=== Begin Enclosure ===

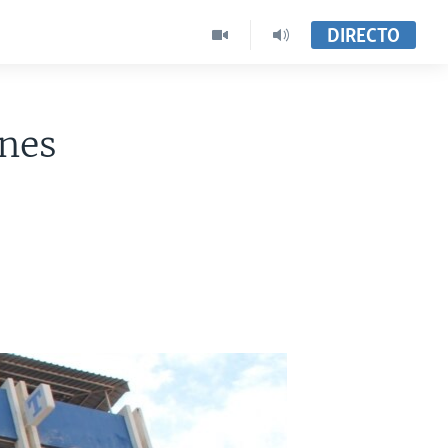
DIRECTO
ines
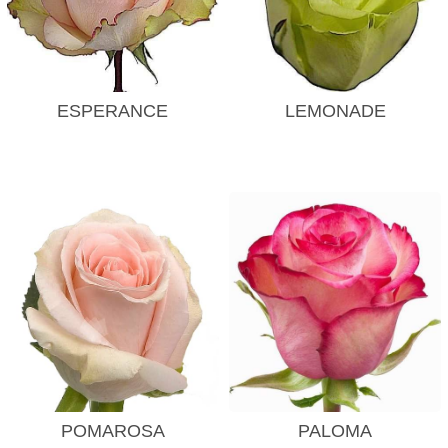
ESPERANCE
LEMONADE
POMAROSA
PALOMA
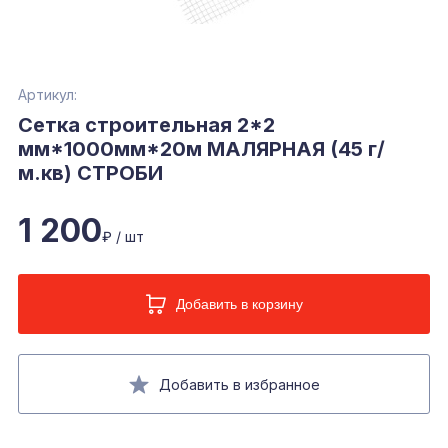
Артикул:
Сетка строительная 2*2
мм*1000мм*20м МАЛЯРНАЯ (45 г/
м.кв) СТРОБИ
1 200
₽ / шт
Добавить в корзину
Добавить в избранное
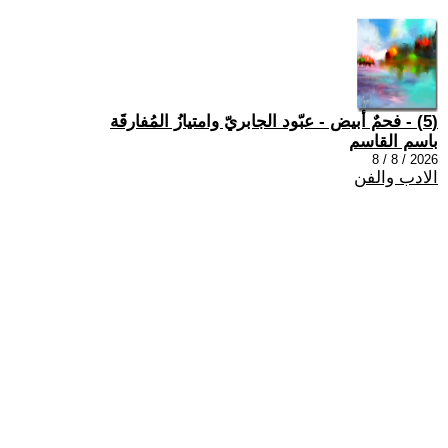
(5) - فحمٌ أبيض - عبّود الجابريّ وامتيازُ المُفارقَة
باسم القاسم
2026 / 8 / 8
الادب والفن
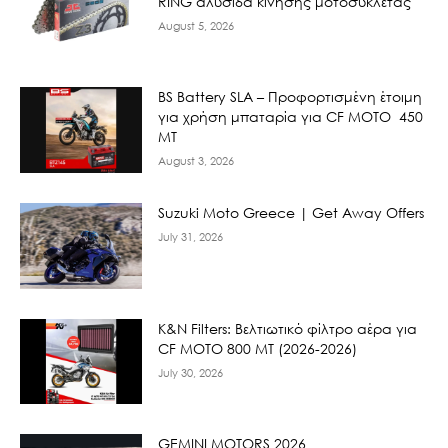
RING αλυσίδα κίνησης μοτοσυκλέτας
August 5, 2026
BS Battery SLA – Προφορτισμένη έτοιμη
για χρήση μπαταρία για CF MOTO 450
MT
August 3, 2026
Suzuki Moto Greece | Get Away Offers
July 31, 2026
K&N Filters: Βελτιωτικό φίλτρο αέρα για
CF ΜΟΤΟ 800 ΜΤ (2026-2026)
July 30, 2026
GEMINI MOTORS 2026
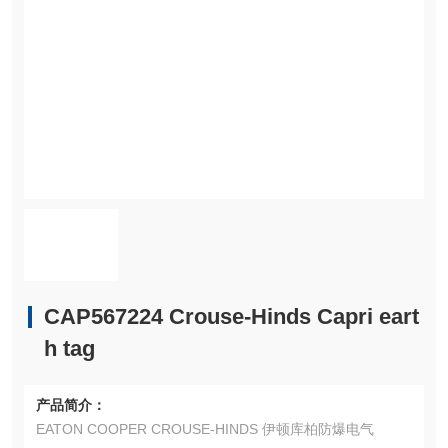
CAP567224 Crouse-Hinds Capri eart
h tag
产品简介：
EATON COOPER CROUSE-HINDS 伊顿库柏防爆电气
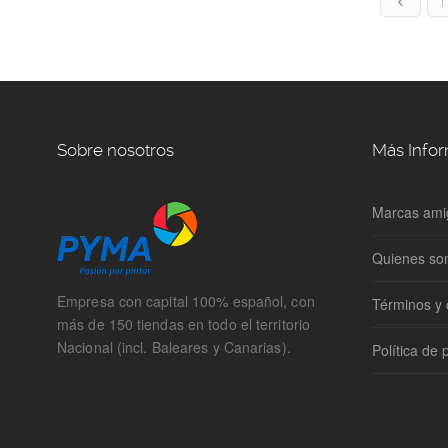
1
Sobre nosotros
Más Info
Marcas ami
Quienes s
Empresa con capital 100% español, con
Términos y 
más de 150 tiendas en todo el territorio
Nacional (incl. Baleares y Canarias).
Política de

=== End Enclosure ===

== What to produce ==
Omit the pictures, then output every record exactly as given.

== Exercise output ==
DIRECTO
ines
ESPERANCE
LEMONADE
POMAROSA
PALOMA
Артикул:
Сетка строительная 2*2
мм*1000мм*20м МАЛЯРНАЯ (45 г/
м.кв) СТРОБИ
1 200
₽ / шт
Добавить в корзину
Добавить в избранное
(5) - فحمٌ أبيض - عبّود الجابريّ وامتيازُ المُفارقَة
باسم القاسم
2026 / 8 / 8
الادب والفن
RING αλυσίδα κίνησης μοτοσυκλέτας
August 5, 2026
BS Battery SLA – Προφορτισμένη έτοιμη
για χρήση μπαταρία για CF MOTO 450
MT
August 3, 2026
Suzuki Moto Greece | Get Away Offers
July 31, 2026
K&N Filters: Βελτιωτικό φίλτρο αέρα για
CF ΜΟΤΟ 800 ΜΤ (2026-2026)
July 30, 2026
GEMINI MOTORS 2026
CAP567224 Crouse-Hinds Capri eart
h tag
产品简介：
EATON COOPER CROUSE-HINDS 伊顿库柏防爆电气
1
Sobre nosotros
Más Info
Marcas ami
Quienes s
Empresa con capital 100% español, con
Términos y 
más de 150 tiendas en todo el territorio
Nacional (incl. Baleares y Canarias).
Política de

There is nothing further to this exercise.